----- GIVEN RECORDS -----
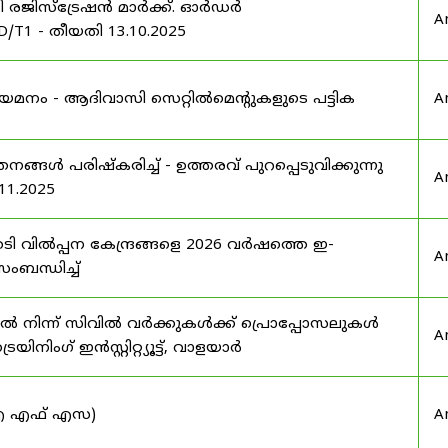
ർട്ടി രജിസ്ട്രേഷൻ മാർക്ക്. ഓർഡർ
A
/T1 - തീയതി 13.10.2025
 നിയമനം - ആദിവാസി സെറ്റിൽമെന്റുകളുടെ പട്ടിക
A
്ങൾ പരിഷ്കരിച്ച് - ഉത്തരവ് പുറപ്പെടുവിക്കുന്നു
A
11.2025
ി വിൽപ്പന കേന്ദ്രങ്ങളെ 2026 വർഷത്തെ ഇ-
A
ബന്ധിച്ച്
നിന്ന് സിവിൽ വർക്കുകൾക്ക് പ്രൊപ്പോസലുകൾ
A
ട്രെയിനിംഗ് ഇൻസ്റ്റിറ്റ്യൂട്ട്, വാളയാർ
 (ഐ എഫ് എസ)
A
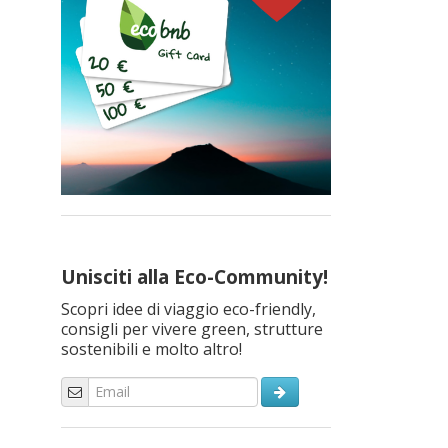
Unisciti alla Eco-Community!
Scopri idee di viaggio eco-friendly,
consigli per vivere green, strutture
sostenibili e molto altro!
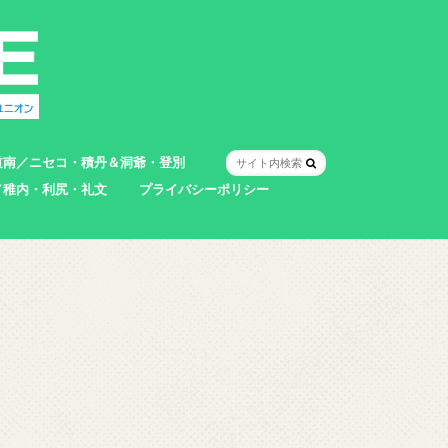
道南／ニセコ・積丹＆洞爺・登別
／稚内・利尻・礼文
プライバシーポリシー
室蘭市
登別市
洞爺湖町
真狩村
共和町
壮瞥町
積丹町
神恵内村
市
村
別町
別町
町
町
町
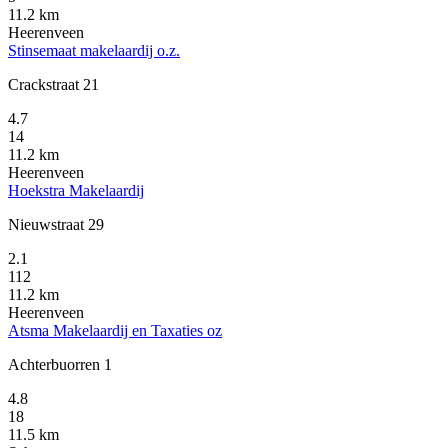
11.2 km
Heerenveen
Stinsemaat makelaardij o.z.
Crackstraat 21
4.7
14
11.2 km
Heerenveen
Hoekstra Makelaardij
Nieuwstraat 29
2.1
112
11.2 km
Heerenveen
Atsma Makelaardij en Taxaties oz
Achterbuorren 1
4.8
18
11.5 km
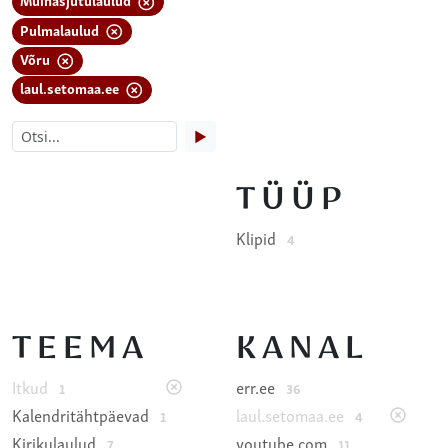
Pulmalaulud
Võru
laul.setomaa.ee
▶
TÜÜP
Klipid
4
TEEMA
KANAL
Itkud
err.ee
1
36
Kalendritähtpäevad
laul.setomaa.ee
1
4
Kirikulaulud
youtube.com
7
11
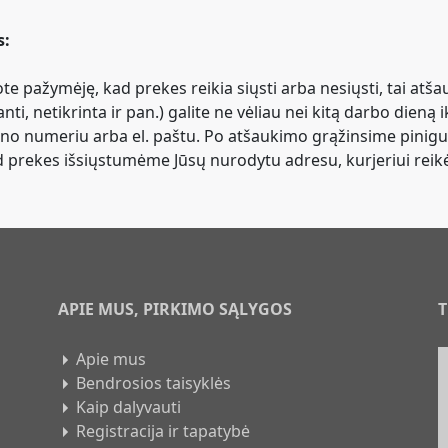
s:
te pažymėję, kad prekes reikia siųsti arba nesiųsti, tai atša
i, netikrinta ir pan.) galite ne vėliau nei kitą darbo dieną ik
no numeriu arba el. paštu. Po atšaukimo grąžinsime pinigus
 kad prekes išsiųstumėme Jūsų nurodytu adresu, kurjeriui re
APIE MUS, PIRKIMO SĄLYGOS
T
Apie mus
Bendrosios taisyklės
Kaip dalyvauti
Registracija ir tapatybė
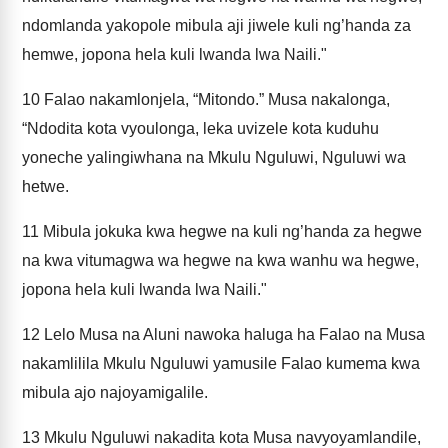
ndomlanda yakopole mibula aji jiwele kuli ng’handa za
hemwe, jopona hela kuli lwanda lwa Naili."
10
Falao nakamlonjela, “Mitondo.” Musa nakalonga,
“Ndodita kota vyoulonga, leka uvizele kota kuduhu
yoneche yalingiwhana na Mkulu Nguluwi, Nguluwi wa
hetwe.
11
Mibula jokuka kwa hegwe na kuli ng’handa za hegwe
na kwa vitumagwa wa hegwe na kwa wanhu wa hegwe,
jopona hela kuli lwanda lwa Naili."
12
Lelo Musa na Aluni nawoka haluga ha Falao na Musa
nakamlilila Mkulu Nguluwi yamusile Falao kumema kwa
mibula ajo najoyamigalile.
13
Mkulu Nguluwi nakadita kota Musa navyoyamlandile,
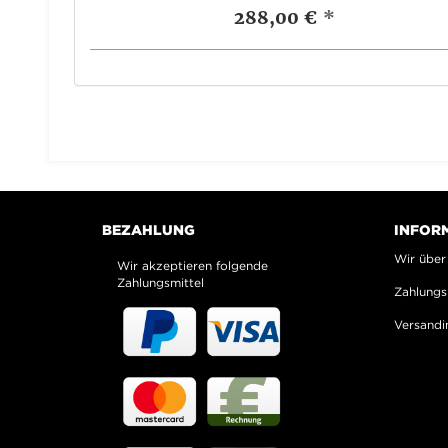
288,00 €
*
BEZAHLUNG
INFOR
Wir über
Wir akzeptieren folgende
Zahlungsmittel
Zahlungs
Versandi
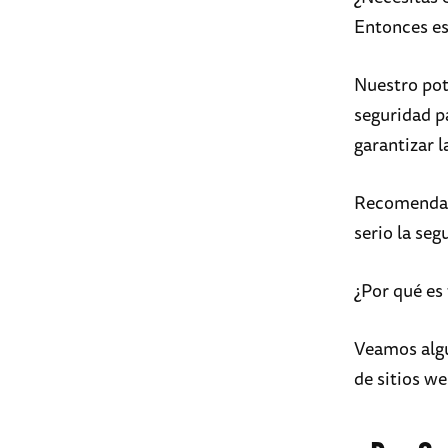
Entonces est
Nuestro pot
seguridad p
garantizar l
Recomendam
serio la seg
¿Por qué es
Veamos algu
de sitios w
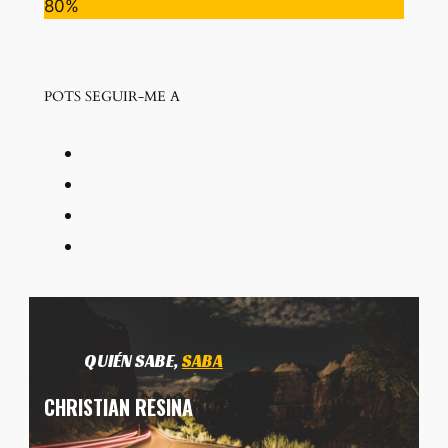
80%
POTS SEGUIR-ME A
QUIÉN SABE,
SABA
CHRISTIAN RESINA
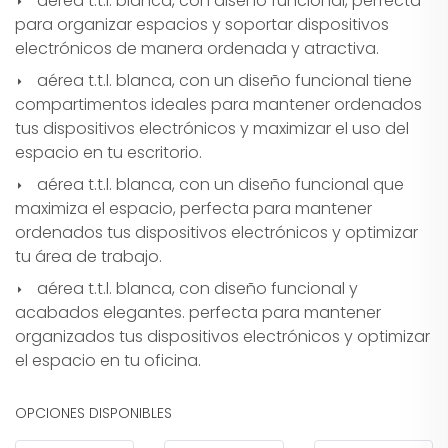
aérea t.t.l. blanca, con diseño funcional, perfecta
para organizar espacios y soportar dispositivos
electrónicos de manera ordenada y atractiva.
aérea t.t.l. blanca, con un diseño funcional tiene
compartimentos ideales para mantener ordenados
tus dispositivos electrónicos y maximizar el uso del
espacio en tu escritorio.
aérea t.t.l. blanca, con un diseño funcional que
maximiza el espacio, perfecta para mantener
ordenados tus dispositivos electrónicos y optimizar
tu área de trabajo.
aérea t.t.l. blanca, con diseño funcional y
acabados elegantes. perfecta para mantener
organizados tus dispositivos electrónicos y optimizar
el espacio en tu oficina.
OPCIONES DISPONIBLES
-----
**WHAT IS BEING ASKED**.
Out of the entries, report each line that contains the word "electrónicos".

**WRITTEN ANSWER**.
electrónicos de manera ordenada y atractiva.
tus dispositivos electrónicos y maximizar el uso del
ordenados tus dispositivos electrónicos y optimizar
organizados tus dispositivos electrónicos y optimizar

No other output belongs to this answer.